=== What the task asks ===
Exactly as written and without the pictures, output the entries below.

Transcribed page contents:

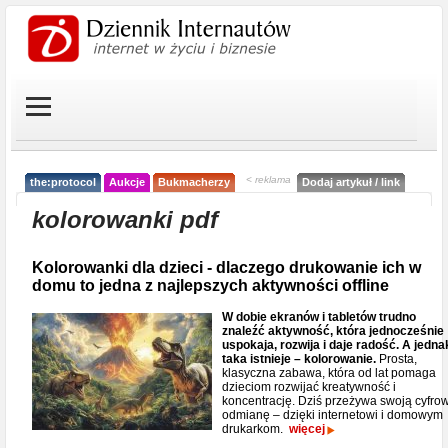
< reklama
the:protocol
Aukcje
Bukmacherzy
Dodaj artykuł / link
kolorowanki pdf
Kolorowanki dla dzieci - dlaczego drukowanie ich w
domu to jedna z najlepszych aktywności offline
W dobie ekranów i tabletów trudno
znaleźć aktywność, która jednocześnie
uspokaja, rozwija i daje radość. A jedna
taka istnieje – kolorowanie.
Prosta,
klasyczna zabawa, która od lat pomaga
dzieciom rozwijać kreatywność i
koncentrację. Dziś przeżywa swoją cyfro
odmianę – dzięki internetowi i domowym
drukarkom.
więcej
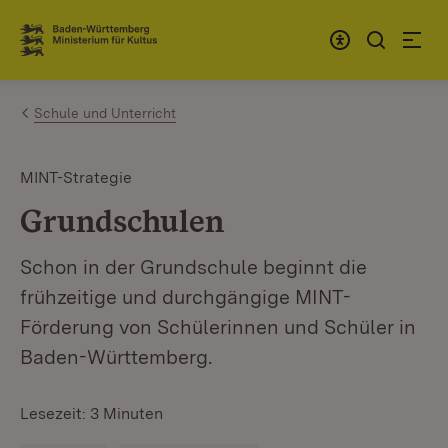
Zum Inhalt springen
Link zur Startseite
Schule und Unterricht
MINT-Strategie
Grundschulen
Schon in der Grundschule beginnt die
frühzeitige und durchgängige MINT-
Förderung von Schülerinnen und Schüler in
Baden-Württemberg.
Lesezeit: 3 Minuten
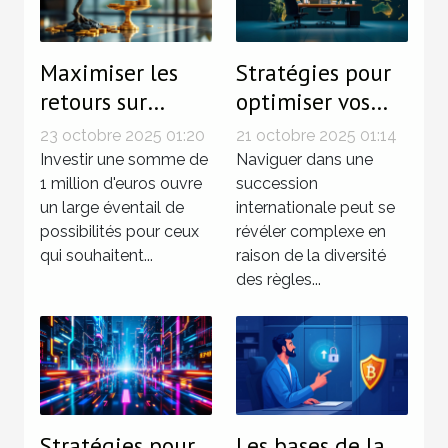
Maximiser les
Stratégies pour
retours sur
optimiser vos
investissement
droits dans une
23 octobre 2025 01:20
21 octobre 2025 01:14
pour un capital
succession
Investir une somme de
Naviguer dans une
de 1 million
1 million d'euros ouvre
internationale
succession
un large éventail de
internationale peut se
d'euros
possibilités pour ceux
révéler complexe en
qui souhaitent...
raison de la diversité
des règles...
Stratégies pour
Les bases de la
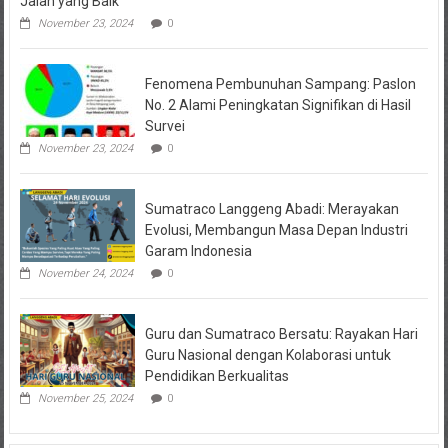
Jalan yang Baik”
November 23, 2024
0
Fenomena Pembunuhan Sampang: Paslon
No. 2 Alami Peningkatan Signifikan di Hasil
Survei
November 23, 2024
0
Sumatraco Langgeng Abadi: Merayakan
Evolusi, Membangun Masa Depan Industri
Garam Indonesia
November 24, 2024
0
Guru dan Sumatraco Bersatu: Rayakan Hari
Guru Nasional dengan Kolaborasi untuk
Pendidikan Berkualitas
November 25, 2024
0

=== Task result ===
< reklama
the:protocol
Aukcje
Bukmacherzy
Dodaj artykuł / link
kolorowanki pdf
Kolorowanki dla dzieci - dlaczego drukowanie ich w
domu to jedna z najlepszych aktywności offline
W dobie ekranów i tabletów trudno
znaleźć aktywność, która jednocześnie
uspokaja, rozwija i daje radość. A jedna
taka istnieje – kolorowanie.
Prosta,
klasyczna zabawa, która od lat pomaga
dzieciom rozwijać kreatywność i
koncentrację. Dziś przeżywa swoją cyfro
odmianę – dzięki internetowi i domowym
drukarkom.
więcej
Zum Inhalt springen
Link zur Startseite
Schule und Unterricht
MINT-Strategie
Grundschulen
Schon in der Grundschule beginnt die
frühzeitige und durchgängige MINT-
Förderung von Schülerinnen und Schüler in
Baden-Württemberg.
Lesezeit: 3 Minuten
Maximiser les
Stratégies pour
retours sur
optimiser vos
investissement
droits dans une
23 octobre 2025 01:20
21 octobre 2025 01:14
pour un capital
succession
Investir une somme de
Naviguer dans une
de 1 million
1 million d'euros ouvre
internationale
succession
un large éventail de
internationale peut se
d'euros
possibilités pour ceux
révéler complexe en
qui souhaitent...
raison de la diversité
des règles...
Stratégies pour
Les bases de la
Jalan yang Baik”
November 23, 2024
0
Fenomena Pembunuhan Sampang: Paslon
No. 2 Alami Peningkatan Signifikan di Hasil
Survei
November 23, 2024
0
Sumatraco Langgeng Abadi: Merayakan
Evolusi, Membangun Masa Depan Industri
Garam Indonesia
November 24, 2024
0
Guru dan Sumatraco Bersatu: Rayakan Hari
Guru Nasional dengan Kolaborasi untuk
Pendidikan Berkualitas
November 25, 2024
0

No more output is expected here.